On Wednesday, Gov. Larry Hogan declared a State of Emergency concerning the heroin and opioid crisis in Maryland. Listen as Larry spoke with Lt. Governor Boyd Rutherford about Gov. Hogan’s plan to fight drug overdoses.
Lt. Governor Rutherford addressed why Gov. Hogan is labeling this crisis as a State of Emergency:
O’Connor: Please tell us the details here. What exactly does this mean? I’m a little confused, I thought that a State of Emergency was about a natural disaster or the riots in Baltimore of course that we saw two years ago. How can an addiction problem be a State of Emergency?

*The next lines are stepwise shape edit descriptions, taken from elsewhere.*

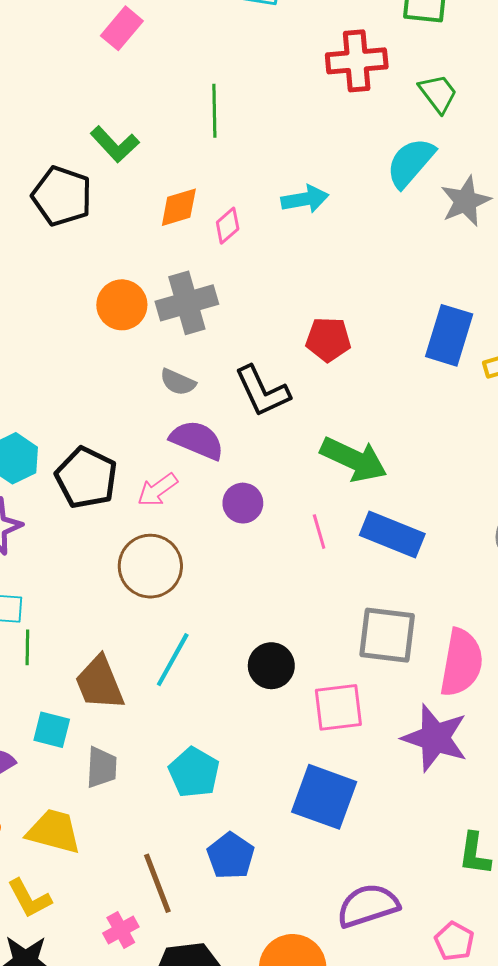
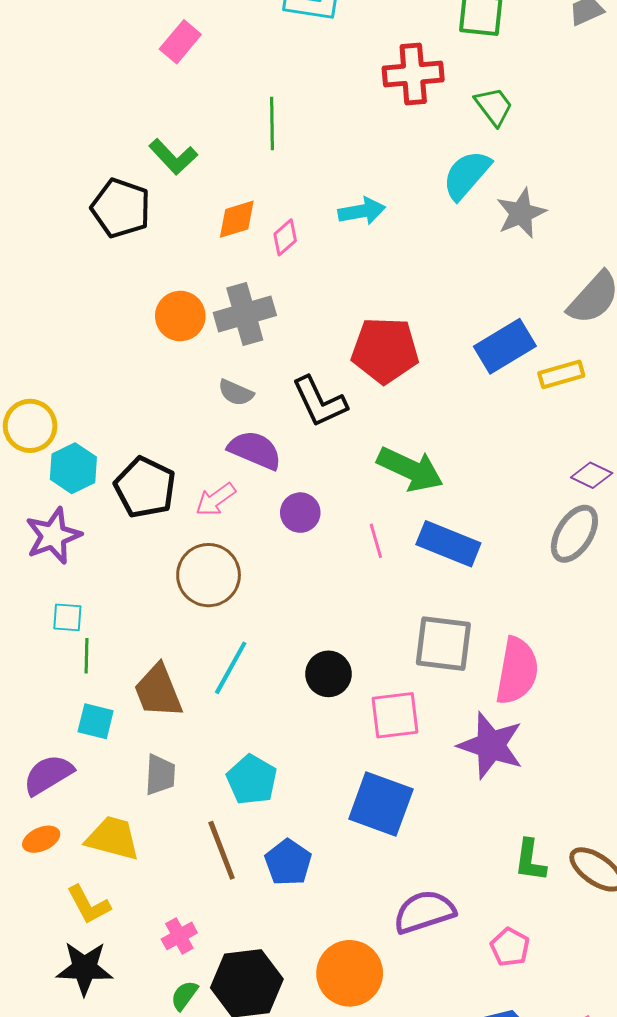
blue rectangle: (449, 335) -> (505, 346), turned 42
red pentagon: (328, 339) -> (385, 350), size x1.5
cyan square: (52, 730) -> (96, 721), moved
brown line: (157, 883) -> (222, 850), moved

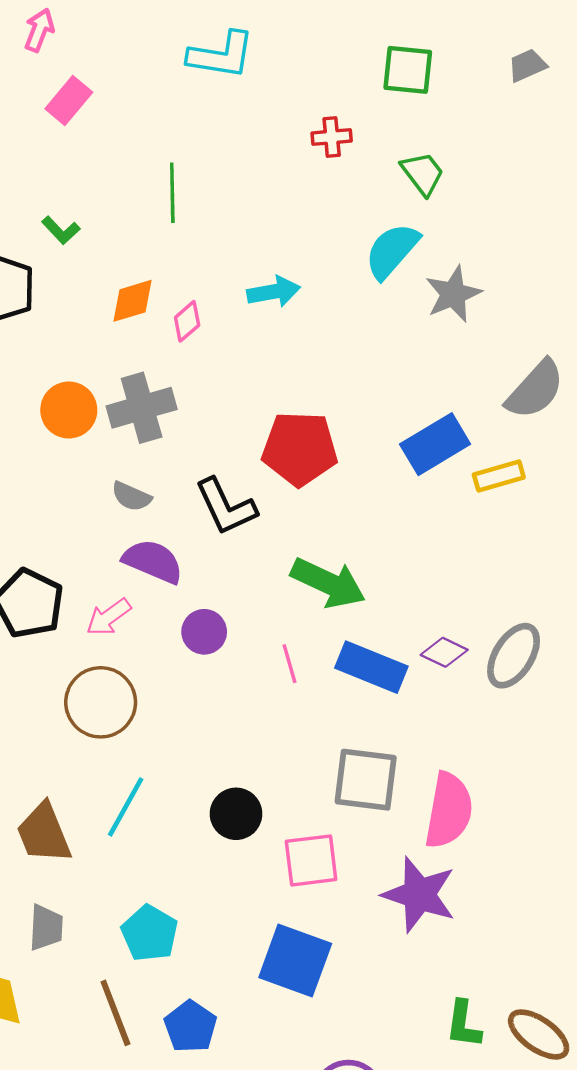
red cross: (413, 74) -> (332, 137), size x0.6
green L-shape: (173, 157) -> (61, 230), size x0.7
purple diamond: (592, 475) -> (444, 652), moved

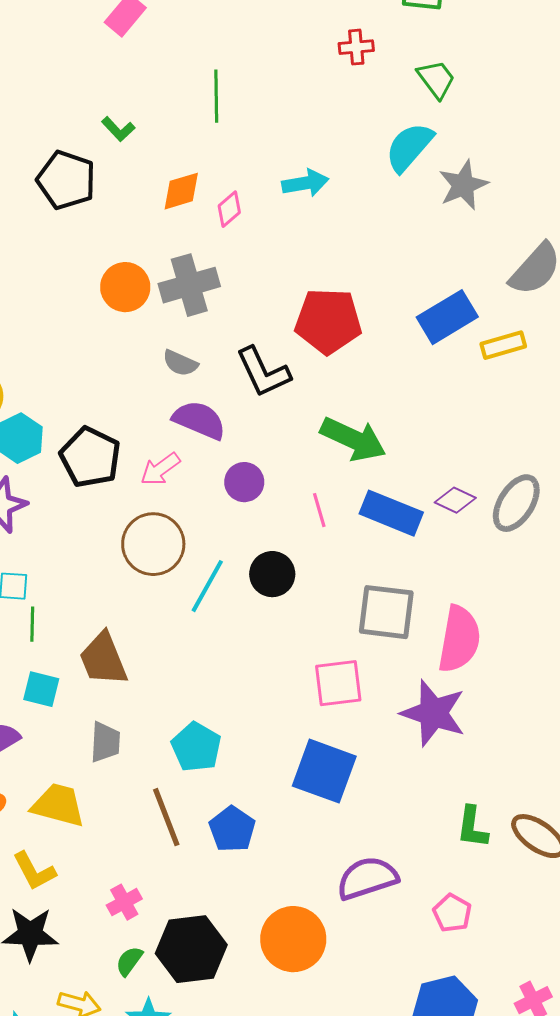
cyan line: (126, 807) -> (207, 586), moved
black circle: (236, 814) -> (272, 574), moved

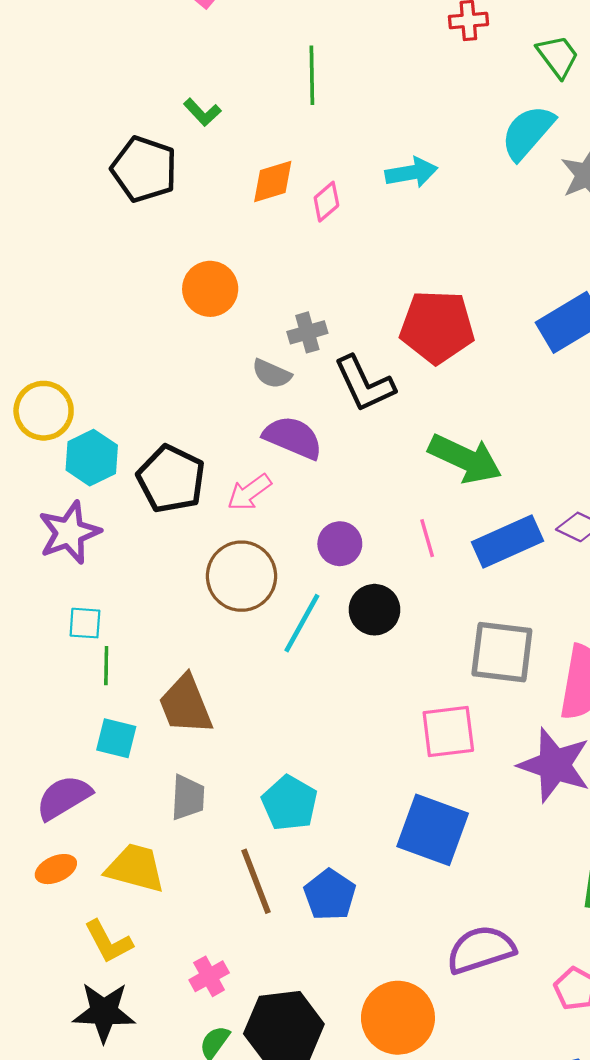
gray cross: (189, 285) -> (307, 332), moved, size x0.6
purple circle: (244, 482) -> (340, 544), moved
blue rectangle: (391, 513) -> (508, 541), turned -46

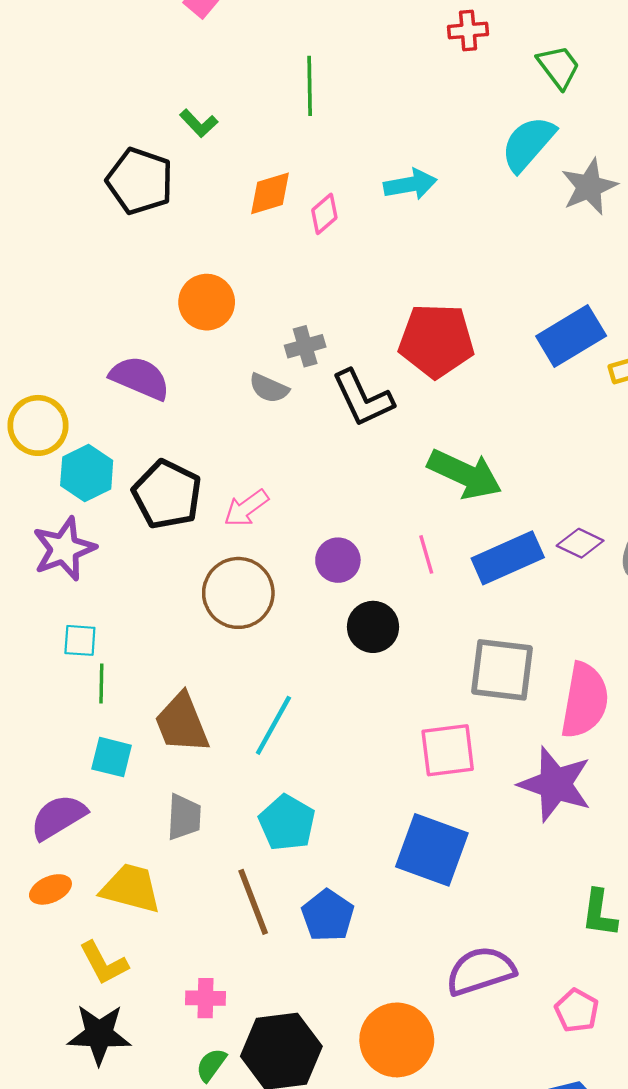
purple semicircle: (293, 438) -> (140, 378), moved
cyan line: (302, 623) -> (273, 725), moved
pink cross: (209, 976) -> (206, 998), turned 30

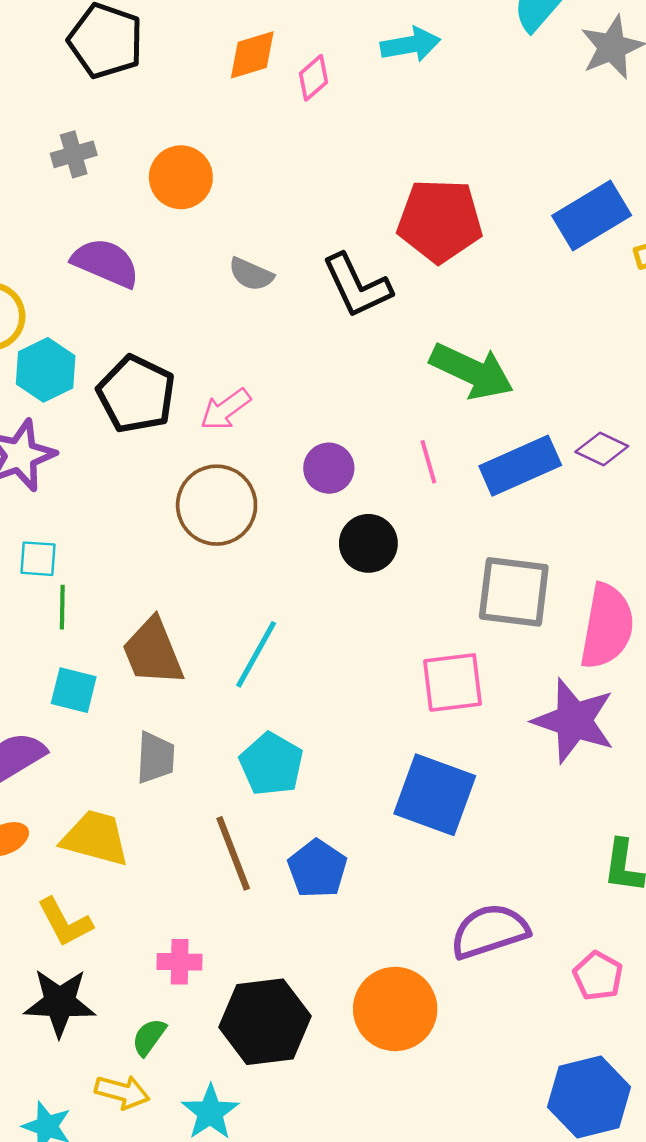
gray cross: (305, 346) -> (74, 154), moved
green semicircle: (211, 1065) -> (149, 1037), moved

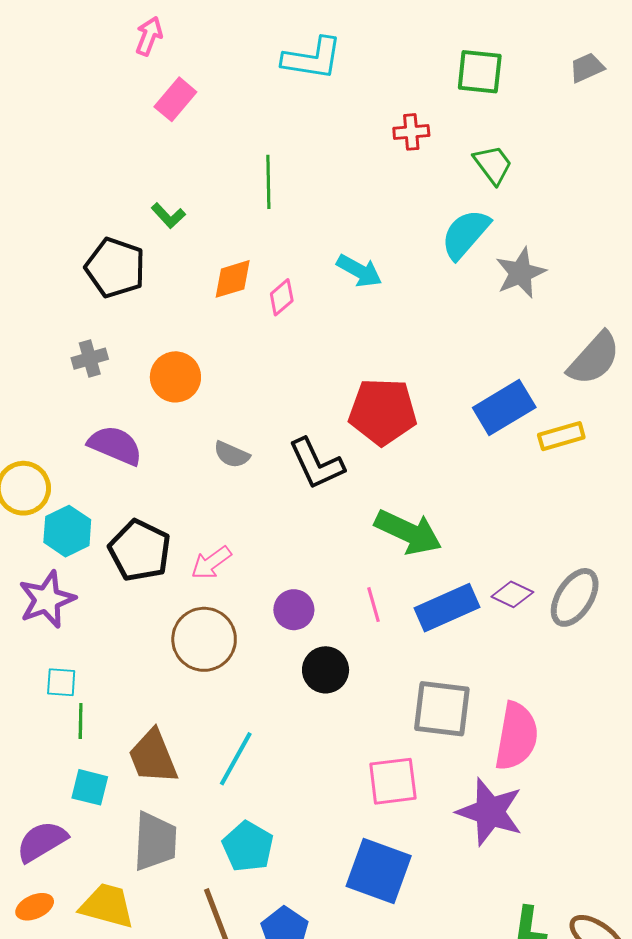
cyan arrow: (410, 45) -> (359, 271), turned 39
gray trapezoid: (155, 758) -> (155, 841), size x1.4

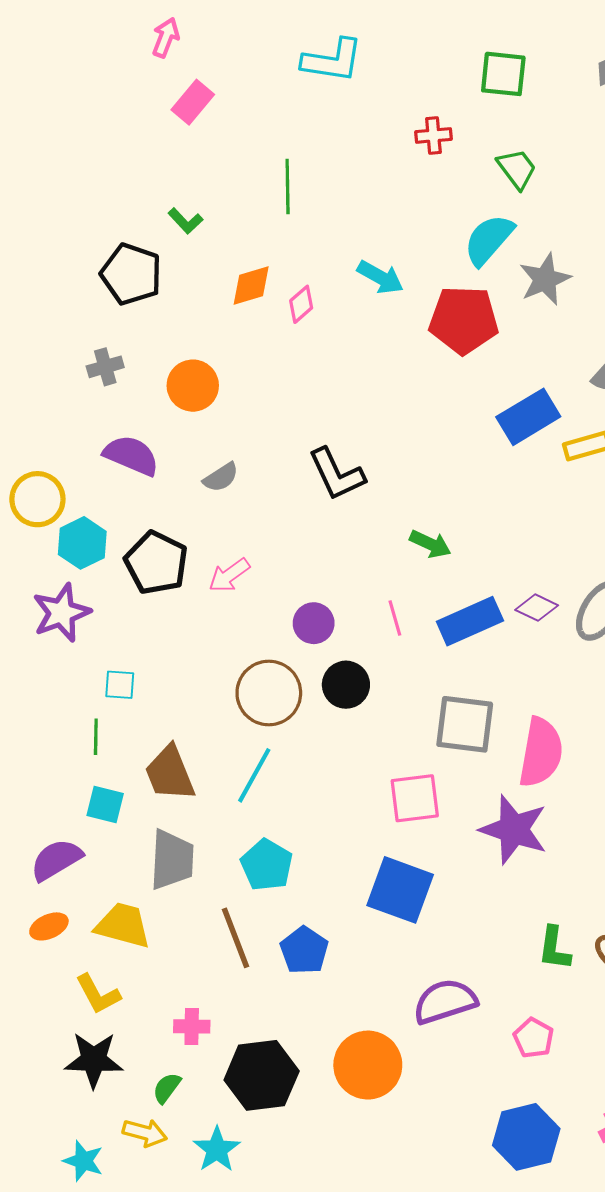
red pentagon: (383, 412) -> (464, 320), moved
gray semicircle: (232, 455) -> (221, 477), moved, turned -57
green arrow: (408, 532) -> (430, 544), size x0.6
brown circle: (204, 639) -> (269, 693), moved
cyan square: (61, 682) -> (120, 685), moved

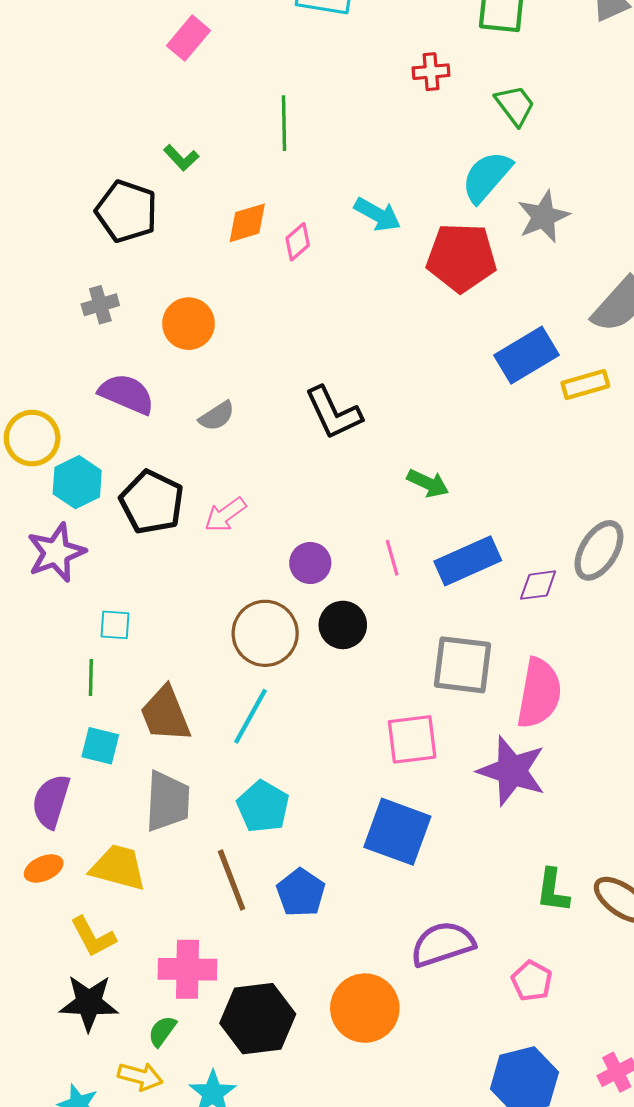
purple diamond: (537, 608) -> (538, 585), moved, turned -33
purple semicircle: (56, 860) -> (51, 801), turned -42
pink cross: (192, 1026) -> (187, 969), size x1.6

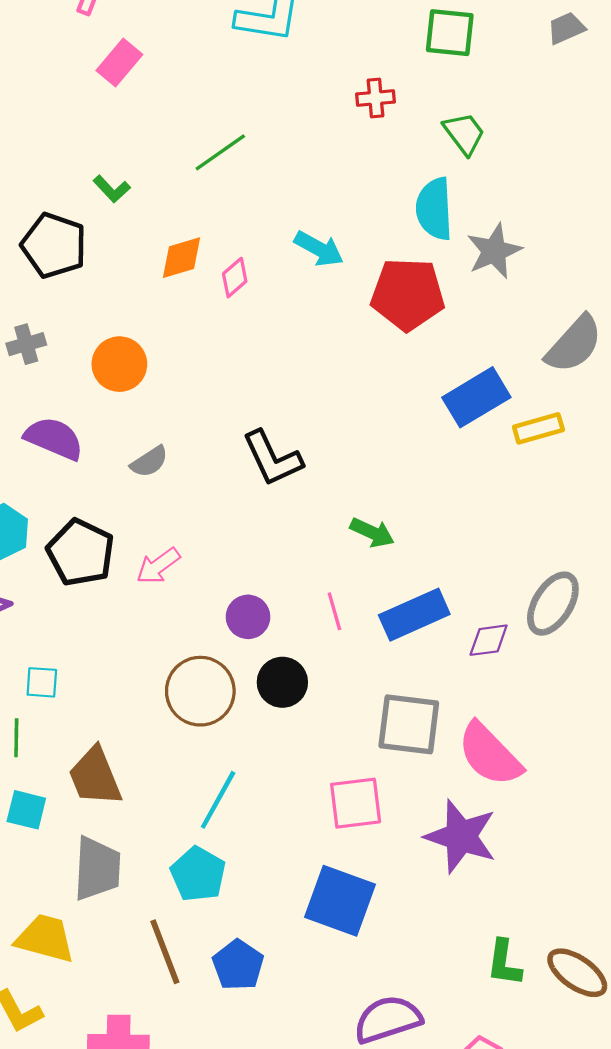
green line: (284, 123) -> (220, 152), turned 56
cyan semicircle: (487, 177) -> (434, 209), turned -44
pink semicircle: (539, 693) -> (490, 754), turned 126
cyan line: (250, 716) -> (218, 800), moved

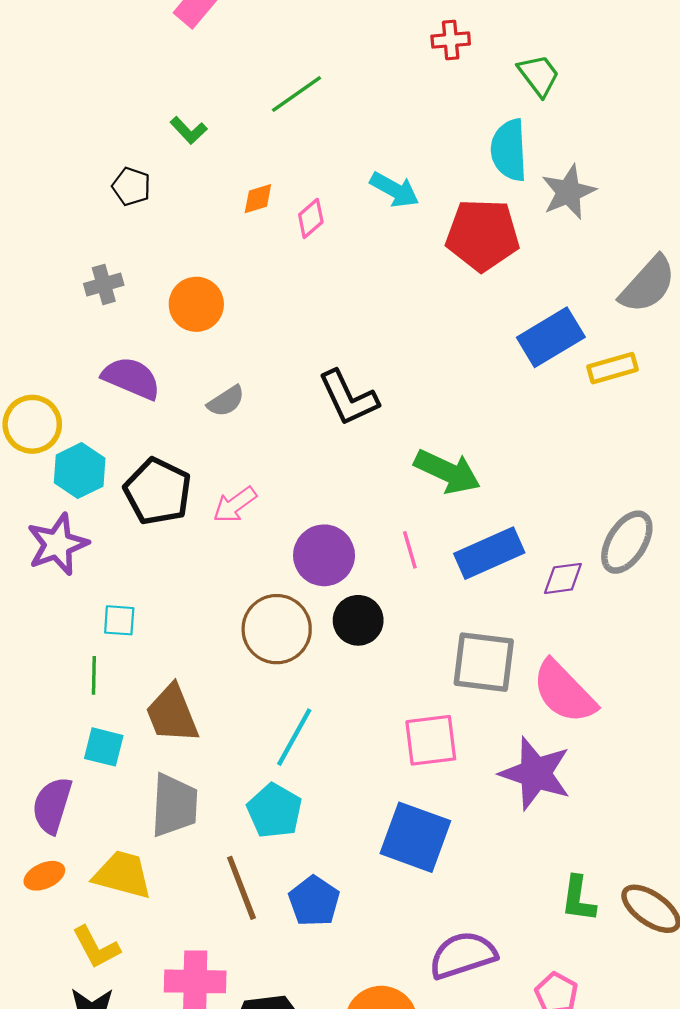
black pentagon: (54, 245) -> (131, 186), size x0.6
orange diamond: (181, 258) -> (258, 199), size x0.7
green arrow: (372, 533) -> (447, 472), size x1.5
purple circle: (248, 617) -> (324, 555), size x1.4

Lt. Governor Rutherford: Well our most recent data shows that, and that’s up the first 9 months of the year, just for heroin overdoses alone have reached 900, over 900. So you mention the riots in Baltimore, we declared a State of Emergency in that event, there were no fatalities in that. The floods in Ellicott City that unfortunately two people died, we declared a State of Emergency. So we had 900 through the first 9 months of the year, 918 people died from overdoses on heroin. And 60 percent of that – and what’s really changing this whole dynamic is that 60 percent of those dying from heroin, the fatalities, have fentanyl involved, which is a powerful synthetic which is what Prince died from.